In the newly-created role, she will lead the editorial team and contribute to the website.
Ten Daily was announced as part of Ten’s Upfronts earlier this year and will launch next year as a new standalone website covering lifestyle, entertainment, opinion, news and sport content.
Wilkinson has had a long career as an editor in publishing, becoming the youngest editor ever of Dolly at age 21 and spending four years as the editor of Cleo.
She was most recently the editor-at-large of HuffPost when it launched in 2015.
Her role with the HuffPost, which she was unwilling to give up, was one of the main reasons Wilkinson and Nine could not agree on terms of a new contract.
Nine wanted Wilkinson to be a part of its growing digital network, led by Helen McCabe, which became a conflict with her role at the HuffPost.
Ironically, only a few weeks after Wilkinson left Nine’s The Today Show for a role on Ten’s The Project, HuffPost split from Fairfax and her role, as well as several others, were made redundant.
Network Ten GM of digital Liz Baldwin says Ten Daily will deliver short, shareable video content designed for mobile, as well as daily newsletters.

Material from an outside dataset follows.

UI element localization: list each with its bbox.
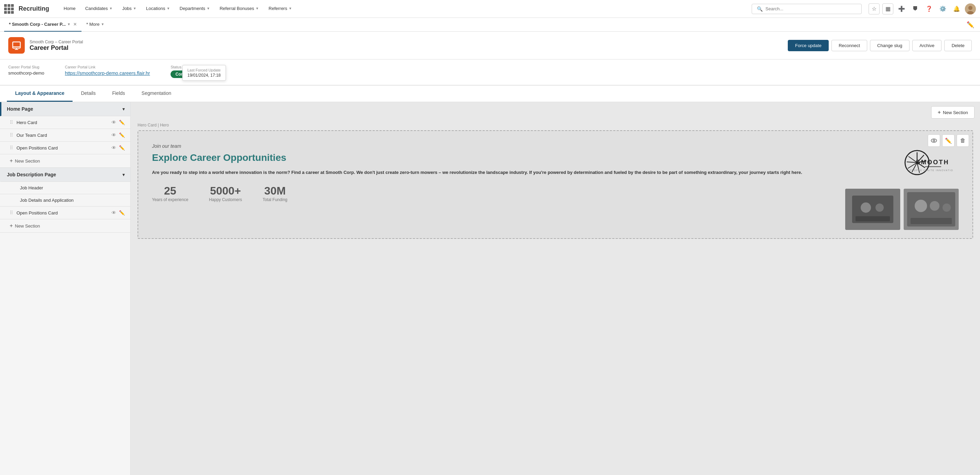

"Ten Daily will capitalise on the growing demand for short-form content and give Australians a new, exciting way to connect with our content, on-air presenters and much more," she says.
Wilkinson adds: “I’m thrilled to be adding Ten Daily to my new role at Network Ten. The digital space is such an exciting place to be, and with so much Ten content already available, I can see a huge opportunity for Ten Daily to go to the next level as a must-visit daily digital destination."

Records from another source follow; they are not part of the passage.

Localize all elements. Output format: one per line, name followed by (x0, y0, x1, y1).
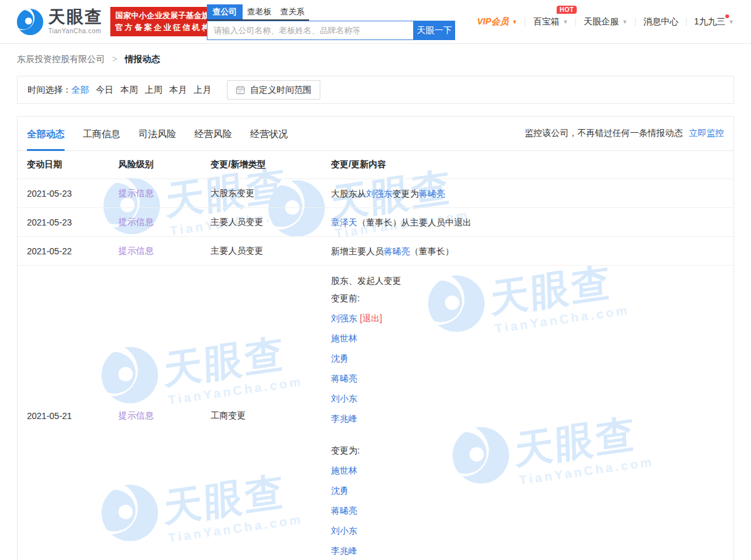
search-input[interactable] (207, 21, 414, 40)
cell-change-date: 2021-05-23 (27, 208, 118, 236)
table-row: 2021-05-23提示信息主要人员变更章泽天（董事长）从主要人员中退出 (18, 208, 733, 237)
cell-change-date: 2021-05-22 (27, 237, 118, 265)
search-tab-查公司[interactable]: 查公司 (207, 4, 243, 19)
person-link[interactable]: 李兆峰 (331, 413, 357, 423)
nav-item-label: 1九九三 (694, 16, 725, 28)
person-link[interactable]: 刘强东 (366, 189, 392, 199)
time-option-本周[interactable]: 本周 (120, 85, 138, 96)
page-title: 情报动态 (125, 54, 160, 64)
person-link[interactable]: 蒋晞亮 (331, 373, 357, 383)
content-line: 股东、发起人变更 (331, 274, 724, 287)
person-link[interactable]: 沈勇 (331, 485, 349, 495)
gov-certification-badge: 国家中小企业发展子基金旗下 官方备案企业征信机构 (110, 7, 223, 37)
nav-divider (635, 18, 636, 26)
cell-change-type: 工商变更 (211, 266, 331, 560)
time-filter-card: 时间选择： 全部今日本周上周本月上月 自定义时间范围 (17, 76, 734, 104)
person-link[interactable]: 施世林 (331, 333, 357, 343)
search-tab-查关系[interactable]: 查关系 (276, 4, 309, 19)
main-card: 全部动态工商信息司法风险经营风险经营状况 监控该公司，不再错过任何一条情报动态 … (17, 116, 734, 560)
content-line: 蒋晞亮 (331, 504, 724, 517)
column-header: 变动日期 (27, 159, 118, 170)
tab-经营风险[interactable]: 经营风险 (194, 117, 232, 151)
tab-全部动态[interactable]: 全部动态 (27, 117, 65, 151)
content-line: 沈勇 (331, 484, 724, 497)
content-line: 李兆峰 (331, 544, 724, 557)
column-header: 风险级别 (118, 159, 211, 170)
cell-risk-level[interactable]: 提示信息 (118, 208, 211, 236)
table-header-row: 变动日期风险级别变更/新增类型变更/更新内容 (18, 151, 733, 179)
nav-item-VIP会员[interactable]: VIP会员▼ (477, 16, 518, 28)
dynamics-table: 变动日期风险级别变更/新增类型变更/更新内容 2021-05-23提示信息大股东… (18, 151, 733, 560)
person-link[interactable]: 蒋晞亮 (419, 189, 445, 199)
cell-change-date: 2021-05-21 (27, 266, 118, 560)
nav-item-1九九三[interactable]: 1九九三▼ (694, 16, 734, 28)
notification-dot-icon (725, 14, 729, 18)
person-link[interactable]: 刘小东 (331, 393, 357, 403)
search-tab-查老板[interactable]: 查老板 (243, 4, 276, 19)
content-text: 变更前: (331, 293, 360, 303)
content-line: 变更为: (331, 444, 724, 457)
person-link[interactable]: 蒋晞亮 (384, 246, 410, 256)
cell-change-content: 新增主要人员蒋晞亮（董事长） (331, 237, 733, 265)
content-text: 变更为 (392, 189, 419, 199)
custom-range-button[interactable]: 自定义时间范围 (227, 80, 320, 100)
nav-item-天眼企服[interactable]: 天眼企服▼ (584, 16, 628, 28)
time-option-全部[interactable]: 全部 (71, 85, 89, 96)
time-option-本月[interactable]: 本月 (169, 85, 187, 96)
person-link[interactable]: 李兆峰 (331, 546, 357, 556)
category-tabs-row: 全部动态工商信息司法风险经营风险经营状况 监控该公司，不再错过任何一条情报动态 … (18, 117, 733, 151)
table-row: 2021-05-22提示信息主要人员变更新增主要人员蒋晞亮（董事长） (18, 237, 733, 266)
top-header: 天眼查 TianYanCha.com 国家中小企业发展子基金旗下 官方备案企业征… (0, 0, 751, 44)
nav-item-label: 消息中心 (643, 16, 678, 28)
content-text: 新增主要人员 (331, 246, 384, 256)
table-row: 2021-05-21提示信息工商变更股东、发起人变更变更前:刘强东 [退出]施世… (18, 266, 733, 560)
search-area: 查公司查老板查关系 天眼一下 (207, 4, 455, 40)
nav-divider (575, 18, 576, 26)
person-link[interactable]: 刘小东 (331, 526, 357, 536)
tab-经营状况[interactable]: 经营状况 (250, 117, 288, 151)
top-nav: VIP会员▼百宝箱HOT▼天眼企服▼消息中心1九九三▼ (477, 0, 734, 44)
nav-item-label: VIP会员 (477, 16, 509, 28)
content-text: （董事长） (410, 246, 454, 256)
time-option-上月[interactable]: 上月 (194, 85, 211, 96)
cell-change-type: 主要人员变更 (211, 237, 331, 265)
badge-line1: 国家中小企业发展子基金旗下 (115, 10, 218, 22)
cell-risk-level[interactable]: 提示信息 (118, 179, 211, 207)
content-line: 大股东从刘强东变更为蒋晞亮 (331, 187, 445, 200)
nav-divider (686, 18, 686, 26)
search-tabs: 查公司查老板查关系 (207, 4, 309, 21)
person-link[interactable]: 刘强东 (331, 313, 357, 323)
tab-司法风险[interactable]: 司法风险 (139, 117, 176, 151)
person-link[interactable]: 施世林 (331, 465, 357, 475)
search-button[interactable]: 天眼一下 (414, 21, 455, 40)
table-body: 2021-05-23提示信息大股东变更大股东从刘强东变更为蒋晞亮2021-05-… (18, 179, 733, 560)
content-line: 变更前: (331, 292, 724, 304)
content-text: 变更为: (331, 445, 360, 455)
person-link[interactable]: 沈勇 (331, 353, 349, 363)
time-option-今日[interactable]: 今日 (96, 85, 113, 96)
time-filter-options: 全部今日本周上周本月上月 (71, 85, 218, 96)
site-logo[interactable]: 天眼查 TianYanCha.com (17, 9, 103, 35)
monitor-now-link[interactable]: 立即监控 (689, 128, 724, 138)
logo-title: 天眼查 (48, 9, 103, 26)
nav-item-百宝箱[interactable]: 百宝箱HOT▼ (533, 16, 568, 28)
content-line: 刘小东 (331, 524, 724, 537)
time-option-上周[interactable]: 上周 (145, 85, 162, 96)
content-text: （董事长）从主要人员中退出 (357, 217, 471, 227)
cell-risk-level[interactable]: 提示信息 (118, 266, 211, 560)
content-line: 施世林 (331, 464, 724, 477)
nav-item-消息中心[interactable]: 消息中心 (643, 16, 678, 28)
column-header: 变更/新增类型 (211, 159, 331, 170)
tab-工商信息[interactable]: 工商信息 (83, 117, 120, 151)
person-link[interactable]: 蒋晞亮 (331, 506, 357, 516)
time-filter-label: 时间选择： (28, 85, 71, 96)
tianyancha-logo-icon (17, 9, 43, 35)
badge-line2: 官方备案企业征信机构 (115, 22, 218, 34)
calendar-icon (236, 85, 245, 95)
person-link[interactable]: 章泽天 (331, 217, 357, 227)
column-header: 变更/更新内容 (331, 159, 733, 170)
nav-item-label: 百宝箱 (533, 16, 559, 28)
breadcrumb-company-link[interactable]: 东辰投资控股有限公司 (17, 54, 105, 64)
chevron-down-icon: ▼ (512, 19, 518, 25)
cell-risk-level[interactable]: 提示信息 (118, 237, 211, 265)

Is Ten too late to the game?
The launch of Ten Daily is similar to Nine's digital journey this year, relaunching its digital assets and 9Honey, which so far has surpassed expecations and become a strong competitor in the women's media market.
Nine's main site, nine.com.au, has scurried up the Nielsen Digital Ratings each month this year to become a strong competitor with news.com.au and smh.com.au. Ten has its work cut out for it now it plans to enter an already cluttered market.
It also comes as digital publishers are struggling to monetise their content and stay profitable, with BuzzFeed, Vice, Mashable and HuffPost all facing redundancies.
Ten is betting on the fame of Wilkinson to stand out from its competitors - a strategy that didn't save now defunct HuffPost.